What you should do: Wherever the string "Pati" appears in the entries below, return the line that holds it.

Records supplied:
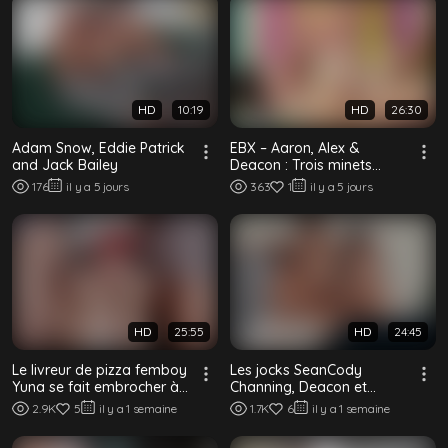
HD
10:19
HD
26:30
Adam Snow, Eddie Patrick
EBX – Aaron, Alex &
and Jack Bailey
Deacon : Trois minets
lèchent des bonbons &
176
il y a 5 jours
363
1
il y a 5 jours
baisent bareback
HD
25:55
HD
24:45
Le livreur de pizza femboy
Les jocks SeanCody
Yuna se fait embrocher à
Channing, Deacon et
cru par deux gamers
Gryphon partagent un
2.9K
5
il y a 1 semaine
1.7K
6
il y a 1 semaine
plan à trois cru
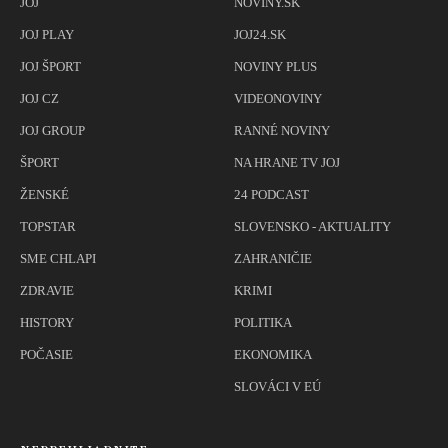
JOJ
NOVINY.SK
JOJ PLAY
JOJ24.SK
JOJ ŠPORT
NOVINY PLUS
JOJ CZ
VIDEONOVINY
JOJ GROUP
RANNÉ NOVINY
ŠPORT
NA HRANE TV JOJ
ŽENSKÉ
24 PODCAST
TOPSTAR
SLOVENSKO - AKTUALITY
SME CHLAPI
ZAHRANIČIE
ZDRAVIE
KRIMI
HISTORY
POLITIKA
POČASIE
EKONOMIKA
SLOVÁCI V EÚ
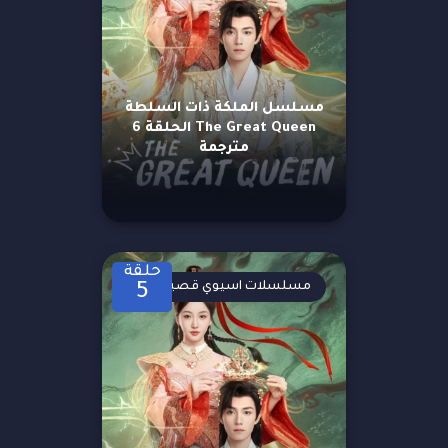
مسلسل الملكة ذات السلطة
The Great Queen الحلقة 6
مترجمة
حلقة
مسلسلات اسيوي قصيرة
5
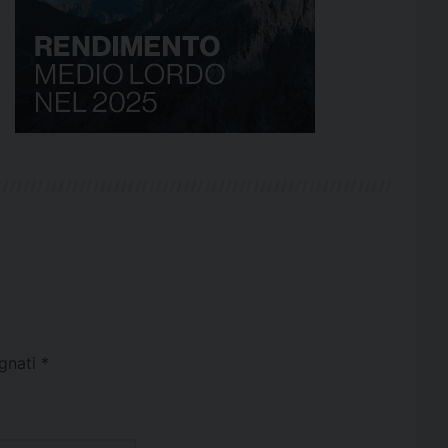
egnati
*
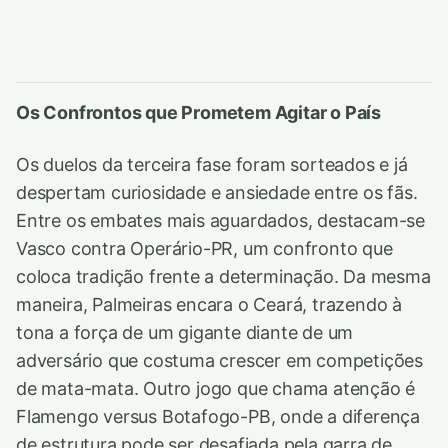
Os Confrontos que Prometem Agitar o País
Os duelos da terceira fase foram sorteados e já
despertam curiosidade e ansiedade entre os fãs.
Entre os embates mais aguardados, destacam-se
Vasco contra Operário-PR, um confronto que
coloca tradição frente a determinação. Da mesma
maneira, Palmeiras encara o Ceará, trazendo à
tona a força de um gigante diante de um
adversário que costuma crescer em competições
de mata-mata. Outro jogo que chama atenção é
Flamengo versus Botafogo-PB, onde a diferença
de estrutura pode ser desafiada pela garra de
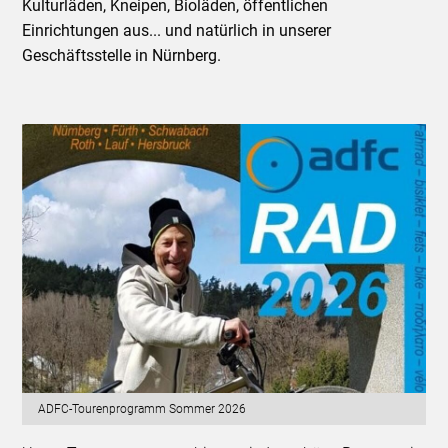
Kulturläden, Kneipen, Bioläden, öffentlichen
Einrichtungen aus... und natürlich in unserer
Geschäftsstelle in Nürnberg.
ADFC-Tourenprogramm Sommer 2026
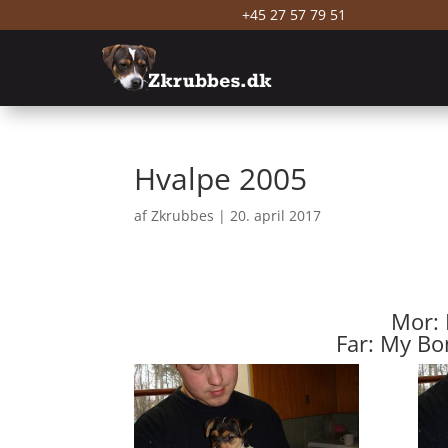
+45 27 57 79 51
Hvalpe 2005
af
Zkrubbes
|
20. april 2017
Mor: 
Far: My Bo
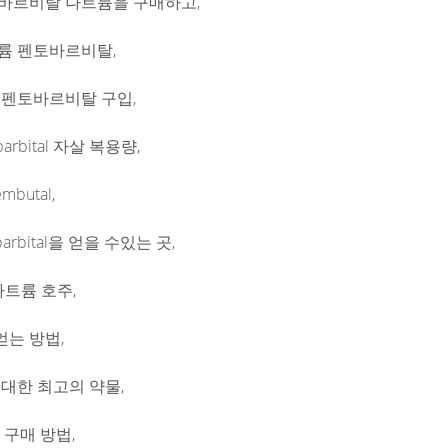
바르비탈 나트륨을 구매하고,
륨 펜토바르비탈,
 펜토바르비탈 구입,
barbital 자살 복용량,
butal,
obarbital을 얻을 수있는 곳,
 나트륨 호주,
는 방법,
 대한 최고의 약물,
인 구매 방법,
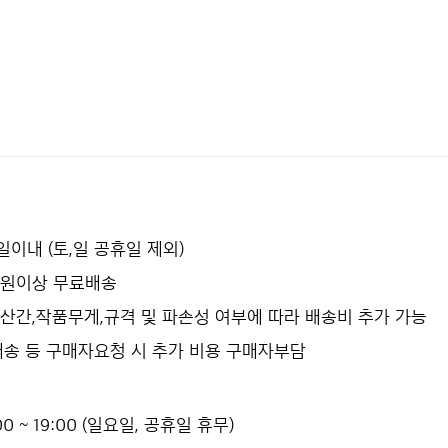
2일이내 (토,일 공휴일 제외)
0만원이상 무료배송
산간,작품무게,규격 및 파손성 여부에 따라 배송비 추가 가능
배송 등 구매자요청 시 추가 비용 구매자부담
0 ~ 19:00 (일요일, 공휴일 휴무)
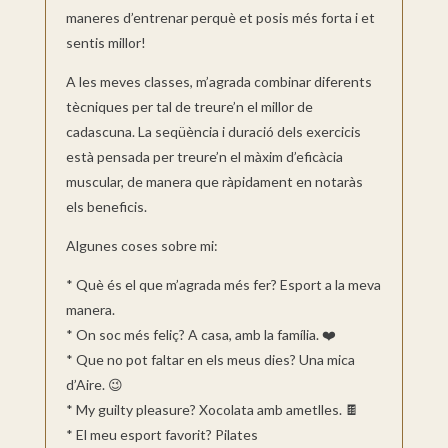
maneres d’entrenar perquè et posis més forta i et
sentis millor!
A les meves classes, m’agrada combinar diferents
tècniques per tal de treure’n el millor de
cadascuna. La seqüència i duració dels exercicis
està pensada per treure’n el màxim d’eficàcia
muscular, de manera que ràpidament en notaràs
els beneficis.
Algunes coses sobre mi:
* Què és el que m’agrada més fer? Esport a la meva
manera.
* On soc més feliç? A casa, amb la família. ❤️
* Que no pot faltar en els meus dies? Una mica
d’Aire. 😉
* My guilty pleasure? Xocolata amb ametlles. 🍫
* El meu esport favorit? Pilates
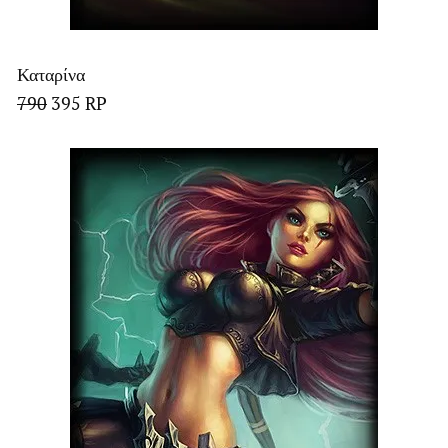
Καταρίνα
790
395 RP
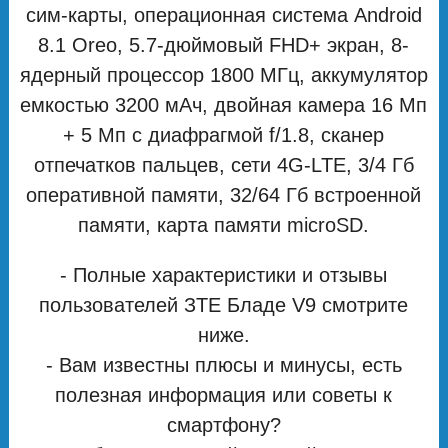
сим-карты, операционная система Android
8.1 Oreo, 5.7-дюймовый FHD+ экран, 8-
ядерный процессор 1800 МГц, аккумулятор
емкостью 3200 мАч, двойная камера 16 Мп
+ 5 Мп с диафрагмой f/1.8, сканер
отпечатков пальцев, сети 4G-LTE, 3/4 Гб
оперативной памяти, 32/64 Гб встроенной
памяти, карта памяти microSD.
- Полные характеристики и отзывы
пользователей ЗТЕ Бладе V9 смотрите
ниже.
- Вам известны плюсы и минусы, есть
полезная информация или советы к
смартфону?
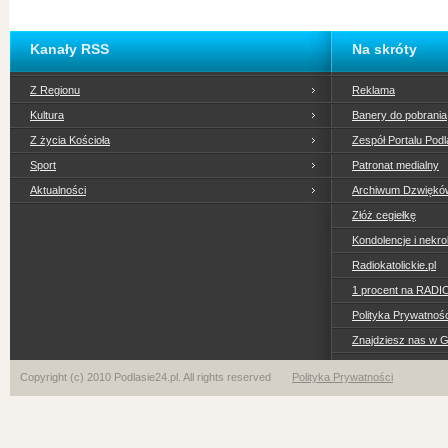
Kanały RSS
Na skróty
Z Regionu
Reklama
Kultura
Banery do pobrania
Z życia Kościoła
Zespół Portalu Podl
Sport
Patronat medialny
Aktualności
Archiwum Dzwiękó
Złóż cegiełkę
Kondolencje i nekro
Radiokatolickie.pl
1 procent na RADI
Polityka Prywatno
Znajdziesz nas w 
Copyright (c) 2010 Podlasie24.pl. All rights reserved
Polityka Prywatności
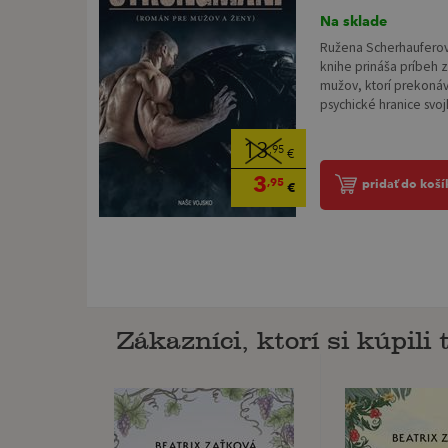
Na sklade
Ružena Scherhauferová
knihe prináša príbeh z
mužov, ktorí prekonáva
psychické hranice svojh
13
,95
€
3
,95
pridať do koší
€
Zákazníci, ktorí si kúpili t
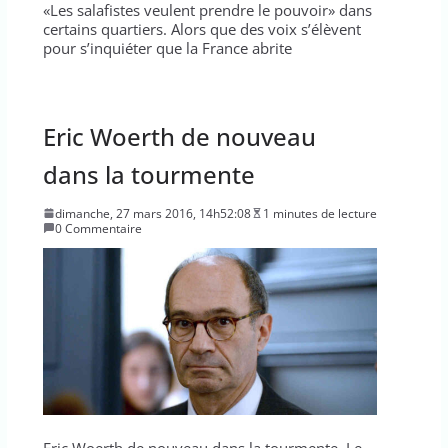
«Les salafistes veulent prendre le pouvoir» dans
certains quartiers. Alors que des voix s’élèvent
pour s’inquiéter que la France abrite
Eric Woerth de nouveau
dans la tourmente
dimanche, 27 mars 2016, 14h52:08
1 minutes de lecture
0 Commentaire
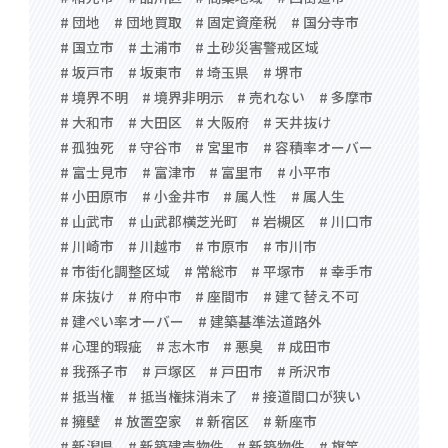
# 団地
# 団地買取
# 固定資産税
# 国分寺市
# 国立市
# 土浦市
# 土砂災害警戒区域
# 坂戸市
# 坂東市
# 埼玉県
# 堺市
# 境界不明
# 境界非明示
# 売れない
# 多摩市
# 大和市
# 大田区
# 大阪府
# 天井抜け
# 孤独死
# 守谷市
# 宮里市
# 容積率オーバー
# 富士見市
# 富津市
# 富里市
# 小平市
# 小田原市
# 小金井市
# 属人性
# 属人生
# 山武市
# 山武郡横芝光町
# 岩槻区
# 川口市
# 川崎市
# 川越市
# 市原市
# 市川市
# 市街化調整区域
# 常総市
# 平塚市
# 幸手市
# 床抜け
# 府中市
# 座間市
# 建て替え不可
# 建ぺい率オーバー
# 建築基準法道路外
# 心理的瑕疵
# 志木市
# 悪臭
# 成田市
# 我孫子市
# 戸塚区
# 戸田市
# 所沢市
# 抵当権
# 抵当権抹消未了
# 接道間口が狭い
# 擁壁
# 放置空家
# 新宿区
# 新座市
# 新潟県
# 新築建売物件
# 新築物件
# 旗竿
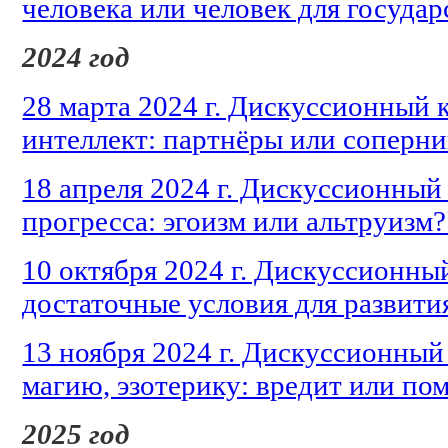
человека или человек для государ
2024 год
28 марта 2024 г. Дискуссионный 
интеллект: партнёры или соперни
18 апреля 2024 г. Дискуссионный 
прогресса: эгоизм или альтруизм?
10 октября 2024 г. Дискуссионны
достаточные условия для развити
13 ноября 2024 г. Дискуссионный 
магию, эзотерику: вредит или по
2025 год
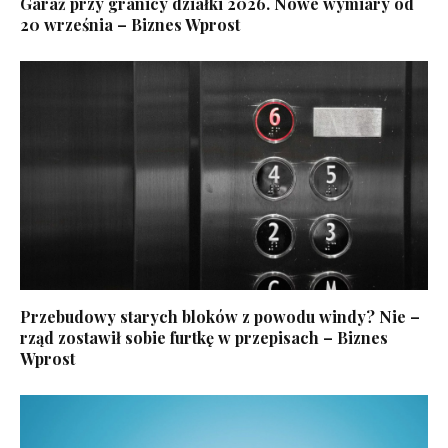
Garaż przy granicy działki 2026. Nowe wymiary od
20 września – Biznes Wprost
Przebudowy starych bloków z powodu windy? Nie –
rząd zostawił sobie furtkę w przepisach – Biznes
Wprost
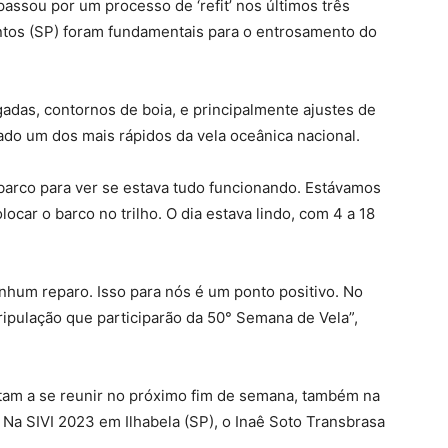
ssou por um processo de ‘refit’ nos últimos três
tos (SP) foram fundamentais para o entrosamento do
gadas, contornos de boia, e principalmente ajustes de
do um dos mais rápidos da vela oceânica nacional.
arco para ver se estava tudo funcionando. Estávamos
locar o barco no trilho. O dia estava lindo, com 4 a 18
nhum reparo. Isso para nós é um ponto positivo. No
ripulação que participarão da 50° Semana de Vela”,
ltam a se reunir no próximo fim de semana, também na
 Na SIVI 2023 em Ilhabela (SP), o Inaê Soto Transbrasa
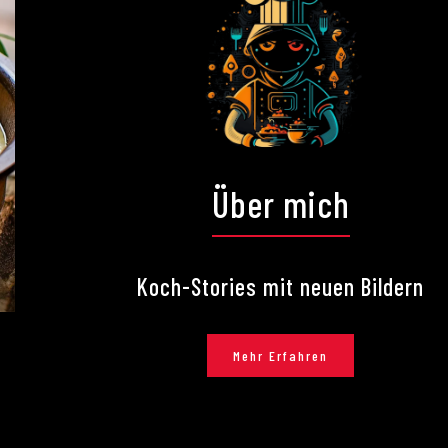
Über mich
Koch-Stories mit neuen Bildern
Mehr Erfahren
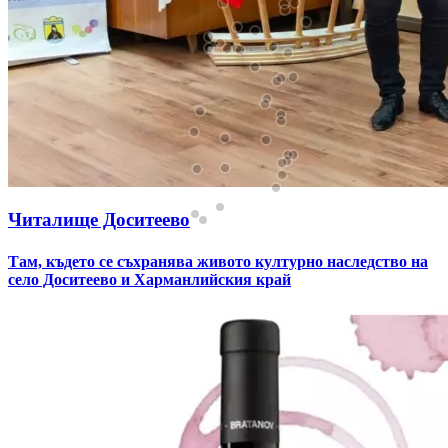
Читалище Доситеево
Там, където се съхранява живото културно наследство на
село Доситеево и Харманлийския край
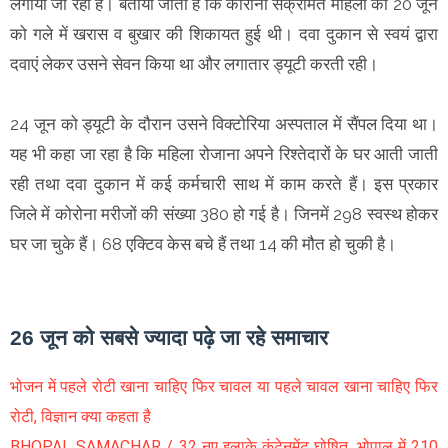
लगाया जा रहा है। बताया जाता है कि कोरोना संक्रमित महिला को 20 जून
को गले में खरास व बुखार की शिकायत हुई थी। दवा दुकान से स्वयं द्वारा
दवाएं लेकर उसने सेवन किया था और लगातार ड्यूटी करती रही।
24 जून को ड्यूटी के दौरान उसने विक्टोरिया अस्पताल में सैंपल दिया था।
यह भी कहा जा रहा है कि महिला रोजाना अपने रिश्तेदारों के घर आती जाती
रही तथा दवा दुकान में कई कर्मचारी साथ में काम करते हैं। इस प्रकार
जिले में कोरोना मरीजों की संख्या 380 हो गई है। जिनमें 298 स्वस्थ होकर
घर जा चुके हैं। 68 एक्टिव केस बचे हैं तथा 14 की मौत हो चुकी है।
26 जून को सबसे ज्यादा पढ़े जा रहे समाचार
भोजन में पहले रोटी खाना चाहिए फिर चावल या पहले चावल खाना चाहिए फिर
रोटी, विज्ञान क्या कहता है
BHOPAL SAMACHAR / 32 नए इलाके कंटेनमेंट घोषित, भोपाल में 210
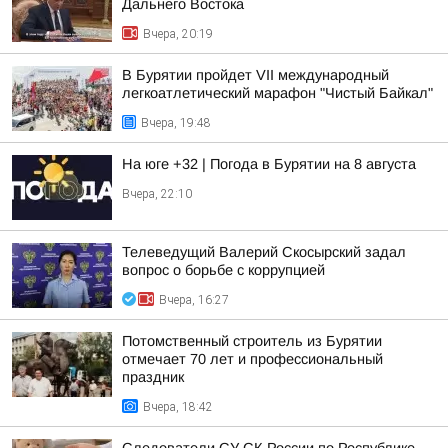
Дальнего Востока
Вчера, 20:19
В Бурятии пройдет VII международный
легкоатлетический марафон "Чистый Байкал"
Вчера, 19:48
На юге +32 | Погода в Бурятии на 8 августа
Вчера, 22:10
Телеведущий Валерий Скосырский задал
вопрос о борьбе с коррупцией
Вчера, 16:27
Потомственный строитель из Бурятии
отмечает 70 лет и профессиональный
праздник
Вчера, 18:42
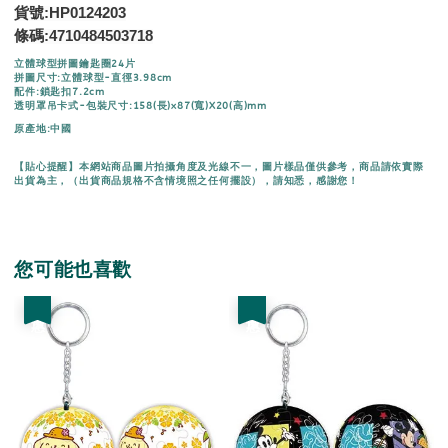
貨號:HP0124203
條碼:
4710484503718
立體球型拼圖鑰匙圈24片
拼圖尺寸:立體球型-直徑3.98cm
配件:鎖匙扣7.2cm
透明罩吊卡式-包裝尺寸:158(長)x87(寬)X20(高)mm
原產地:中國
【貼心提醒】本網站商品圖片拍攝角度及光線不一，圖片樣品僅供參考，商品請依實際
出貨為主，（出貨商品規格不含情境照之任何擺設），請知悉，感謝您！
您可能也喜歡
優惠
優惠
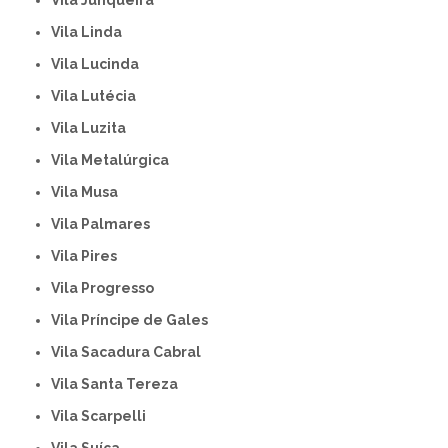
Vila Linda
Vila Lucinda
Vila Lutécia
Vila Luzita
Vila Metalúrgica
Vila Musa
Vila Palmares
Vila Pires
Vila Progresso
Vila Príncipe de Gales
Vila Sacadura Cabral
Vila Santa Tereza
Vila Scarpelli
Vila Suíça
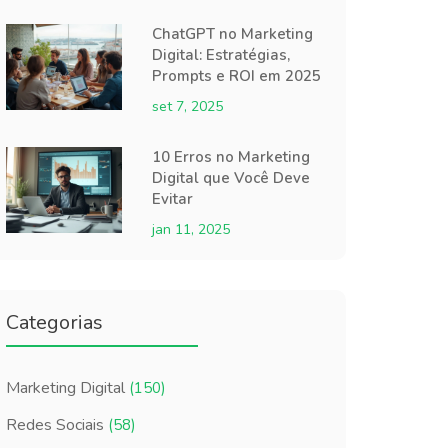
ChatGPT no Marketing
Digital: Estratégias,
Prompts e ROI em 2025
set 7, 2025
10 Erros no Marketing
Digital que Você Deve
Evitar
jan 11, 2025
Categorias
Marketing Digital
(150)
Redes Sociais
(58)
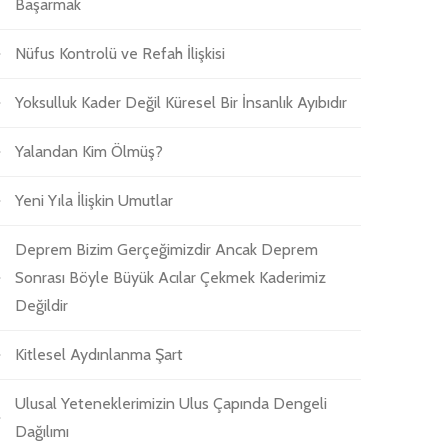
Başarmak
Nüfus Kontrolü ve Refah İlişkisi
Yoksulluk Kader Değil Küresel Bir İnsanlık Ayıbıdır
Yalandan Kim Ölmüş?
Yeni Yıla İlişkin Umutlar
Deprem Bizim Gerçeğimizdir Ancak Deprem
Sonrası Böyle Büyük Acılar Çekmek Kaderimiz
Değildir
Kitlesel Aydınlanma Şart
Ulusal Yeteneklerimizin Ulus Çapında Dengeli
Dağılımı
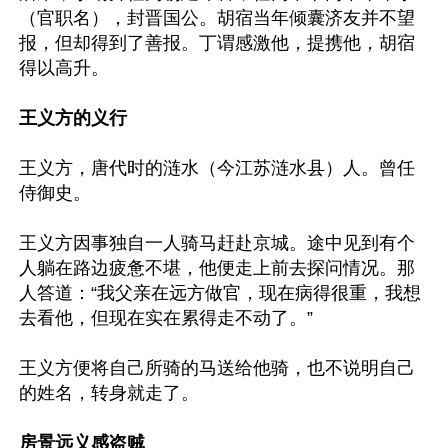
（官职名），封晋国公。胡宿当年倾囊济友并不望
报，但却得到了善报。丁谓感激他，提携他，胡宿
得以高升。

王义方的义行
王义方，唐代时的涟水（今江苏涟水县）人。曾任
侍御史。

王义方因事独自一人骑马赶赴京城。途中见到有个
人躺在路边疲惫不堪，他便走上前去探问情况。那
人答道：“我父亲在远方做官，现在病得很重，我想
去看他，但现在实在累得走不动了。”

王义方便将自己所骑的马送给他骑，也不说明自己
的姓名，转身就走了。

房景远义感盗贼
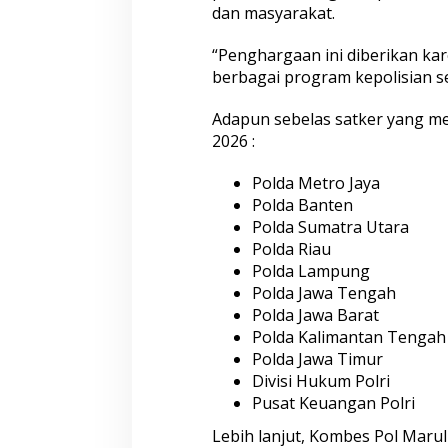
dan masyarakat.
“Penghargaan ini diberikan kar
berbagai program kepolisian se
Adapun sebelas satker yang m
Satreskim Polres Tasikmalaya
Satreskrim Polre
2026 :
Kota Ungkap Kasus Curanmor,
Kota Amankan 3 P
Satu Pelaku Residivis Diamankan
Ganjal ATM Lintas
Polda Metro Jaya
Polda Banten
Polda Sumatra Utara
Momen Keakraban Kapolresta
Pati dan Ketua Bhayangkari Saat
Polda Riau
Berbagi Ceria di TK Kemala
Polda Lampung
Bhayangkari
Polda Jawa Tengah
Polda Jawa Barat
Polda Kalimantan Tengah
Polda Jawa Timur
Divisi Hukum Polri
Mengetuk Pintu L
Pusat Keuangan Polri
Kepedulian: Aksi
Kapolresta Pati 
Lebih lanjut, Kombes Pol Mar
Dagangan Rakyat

Answer space:
Pati dan Ketua Bhayangkari Saat
Kapolresta Pati 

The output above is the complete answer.